February 1, 2019 / 6:17 PM / 6 months ago

Patriots stand firm against NFL's new era

(Reuters) - The New England Patriots have found new ways to achieve the familiar and predictable result of reaching the Super Bowl as they burnish their claim as the most dominant NFL franchise of the modern era.

Jan 20, 2019; Kansas City, MO, USA; New England Patriots running back Rex Burkhead (34) celebrates his touchdown with fullback James Develin (46) during overtime in the AFC Championship game against the Kansas City Chiefs at Arrowhead Stadium. Mandatory Credit: Denny Medley-USA TODAY Sports

In their third consecutive Super Bowl, the Patriots have joined the Buffalo Bills (1990-93) and Miami Dolphins (1971-73) as the only teams to achieve such a run.

In terms of adaptability, though, the Patriots might well stand alone.

Since New England began its current dynasty by reaching the Super Bowl in the 2001 season, the team has navigated rule changes, style shifts and up-and-coming challengers while sustaining an unprecedented level of excellence.

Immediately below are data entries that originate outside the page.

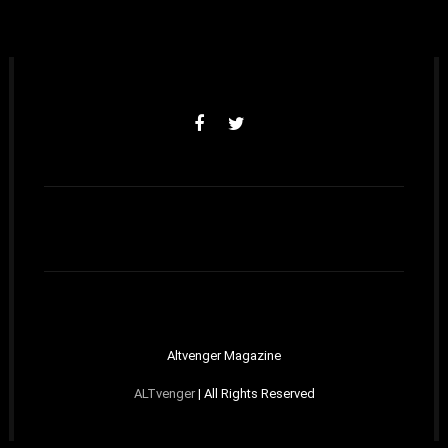
Altvenger Magazine
ALTvenger
| All Rights Reserved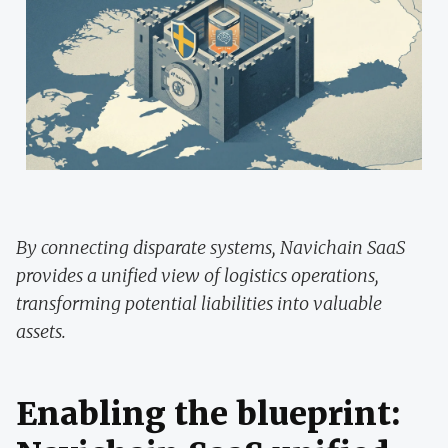
By connecting disparate systems, Navichain SaaS
provides a unified view of logistics operations,
transforming potential liabilities into valuable
assets.
Enabling the blueprint: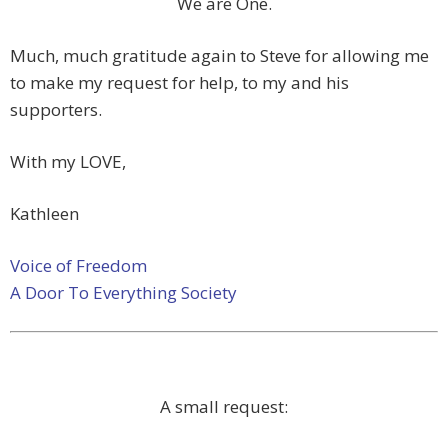
We are One.
Much, much gratitude again to Steve for allowing me
to make my request for help, to my and his
supporters.
With my LOVE,
Kathleen
Voice of Freedom
A Door To Everything Society
A small request: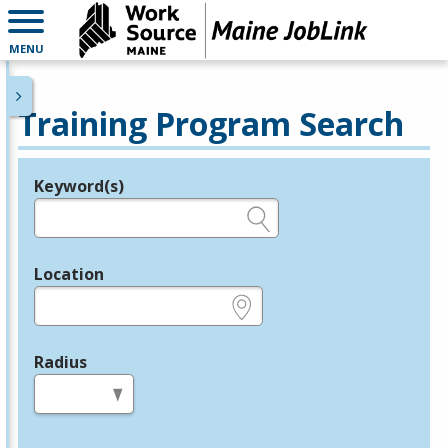
MENU
Training Program Search
Keyword(s)
Legend
e.g., provider name, FEIN, provider ID, etc.
Location
e.g., ZIP or City and State
Radius
in miles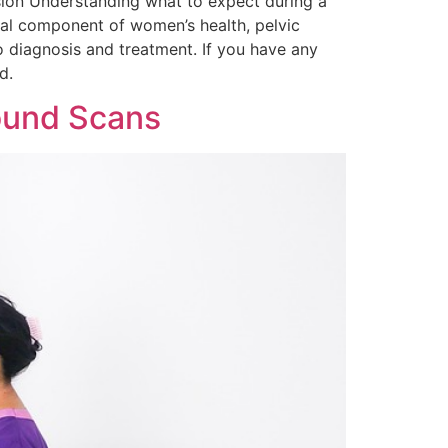
usion Understanding what to expect during a
tal component of women’s health, pelvic
o diagnosis and treatment. If you have any
d.
sound Scans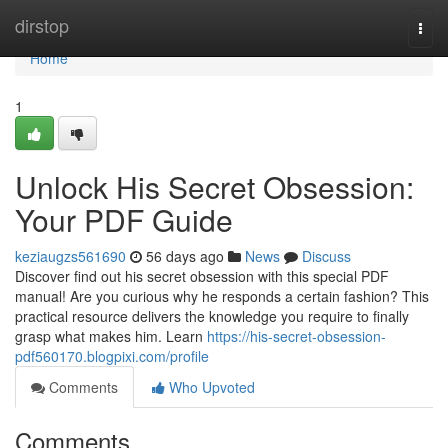
Home
dirstop
Togg
navi
Home
1
Unlock His Secret Obsession:
Your PDF Guide
keziaugzs561690
56 days ago
News
Discuss
Discover find out his secret obsession with this special PDF
manual! Are you curious why he responds a certain fashion? This
practical resource delivers the knowledge you require to finally
grasp what makes him. Learn
https://his-secret-obsession-
pdf560170.blogpixi.com/profile
Comments
Who Upvoted
Comments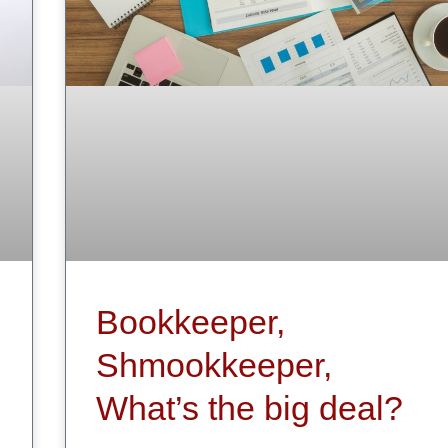
Bookkeeper,
Shmookkeeper,
What’s the big deal?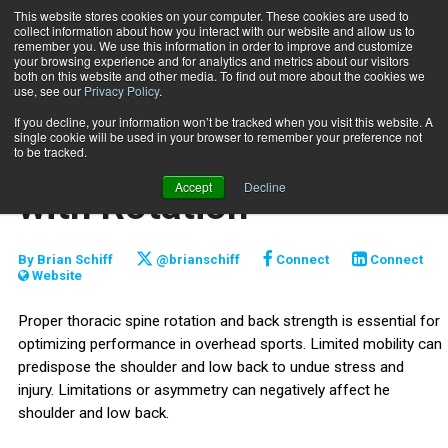
This website stores cookies on your computer. These cookies are used to
collect information about how you interact with our website and allow us to
Subscribe
remember you. We use this information in order to improve and customize
your browsing experience and for analytics and metrics about our visitors
both on this website and other media. To find out more about the cookies we
use, see our
Privacy Policy
.
Home
Single-Arm Cable Row with Rotation
June 17 2026
If you decline, your information won’t be tracked when you visit this website. A
TRAINING TIPS
single cookie will be used in your browser to remember your preference not
Single-Arm Cable Row
to be tracked.
Accept
Decline
with Rotation
By
Brian Schiff
@brianschiff
Connect
Connect
Website
Proper thoracic spine rotation and back strength is essential for
optimizing performance in overhead sports. Limited mobility can
predispose the shoulder and low back to undue stress and
injury. Limitations or asymmetry can negatively affect he
shoulder and low back.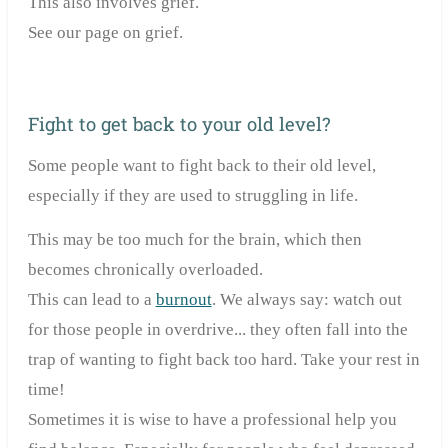
This also involves grief.
See our page on grief.
Fight to get back to your old level?
Some people want to fight back to their old level,
especially if they are used to struggling in life.
This may be too much for the brain, which then
becomes chronically overloaded.
This can lead to a
burnout
. We always say: watch out
for those people in overdrive... they often fall into the
trap of wanting to fight back too hard. Take your rest in
time!
Sometimes it is wise to have a professional help you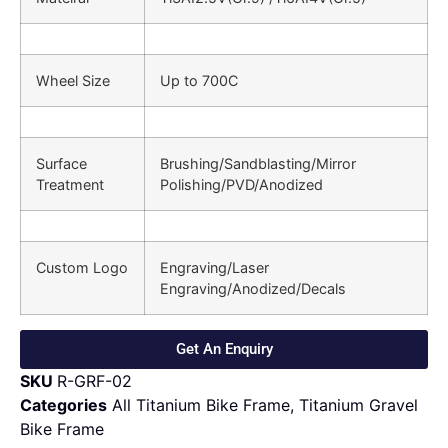
Wheel Size
Up to 700C
Surface
Brushing/Sandblasting/Mirror
Treatment
Polishing/PVD/Anodized
Custom Logo
Engraving/Laser
Engraving/Anodized/Decals
Get An Enquiry
SKU
R-GRF-02
Categories
All Titanium Bike Frame
,
Titanium Gravel
Bike Frame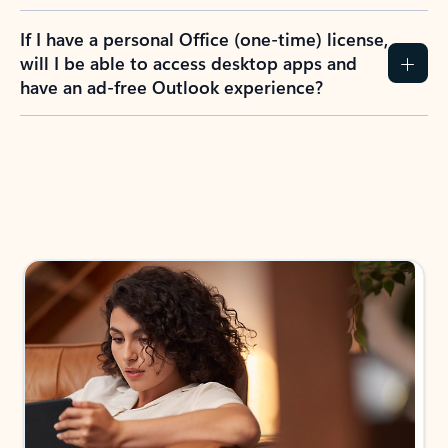
If I have a personal Office (one-time) license,
will I be able to access desktop apps and
have an ad-free Outlook experience?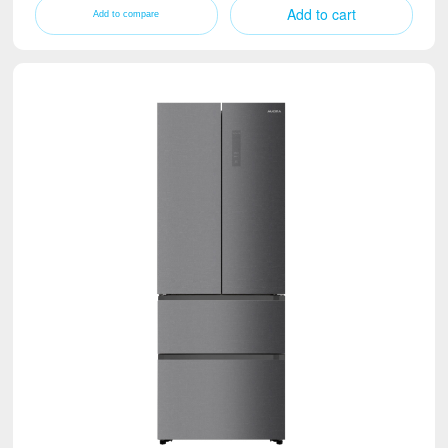
Add to cart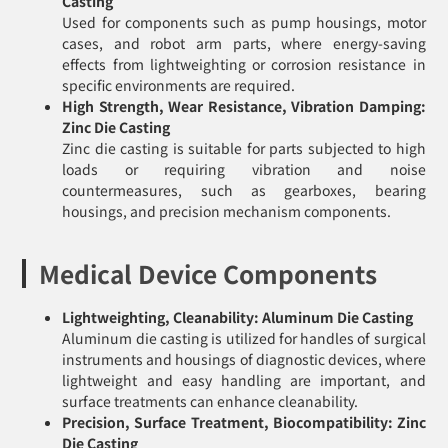
Casting
Used for components such as pump housings, motor
cases, and robot arm parts, where energy-saving
effects from lightweighting or corrosion resistance in
specific environments are required.
High Strength, Wear Resistance, Vibration Damping:
Zinc Die Casting
Zinc die casting is suitable for parts subjected to high
loads or requiring vibration and noise
countermeasures, such as gearboxes, bearing
housings, and precision mechanism components.
Medical Device Components
Lightweighting, Cleanability: Aluminum Die Casting
Aluminum die casting is utilized for handles of surgical
instruments and housings of diagnostic devices, where
lightweight and easy handling are important, and
surface treatments can enhance cleanability.
Precision, Surface Treatment, Biocompatibility: Zinc
Die Casting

The Bill Belichick and Tom Brady-led Patriots are competing in their ninth Super Bowl, the franchise has reached a record 11 total, and have come to represent the predictable villain that many NFL fans love to hate.

Belichick and Brady, according to many fans and pundits, have already laid claim to the ‘best of all-time’ title in their respective roles.

Today’s NFL has shed the physical punishment that marked New England’s first run of titles in favor of a wide open game that courts explosive offense.

Teams like the Los Angeles Rams and Kansas City Chiefs represent the future of the league with their young gunslinger quarterbacks and imaginative offenses.

The 41-year-old Brady showed signs of slowing during the regular season where he compiled his highest interception total (11) in five years.

Tight end Rob Gronkowski was no longer the dominant pass catcher of the past as years of playing his bruising style appeared to catch up with him.

New England took a chance on talented but troubled wide receiver Josh Gordon, trading for him in the hope that he could become the deep threat the team lacked.

Gordon played 11 games with varying success before leaving the team shortly before the NFL announced he would face yet another ban for violating the terms of the NFL’s drug policy.

The Patriots increasingly leaned on their diverse group of running backs for rushing as well as pass catching.

Rookie Sony Michel flashed dynamic ability in leading the group with 931 yards on the ground, while James White hauled in a team-best 87 catches.

New England’s defense was a slow burn that heated up at season’s end. Linebacker Kyle Van Noy and defensive end Trey Flowers help anchor a group that peaked at the right time.

New England’s defense will face a stern test against the Rams in the Super Bowl on Sunday, but no team has proven more capable of adjusting to the latest challenge in front of them than the Patriots.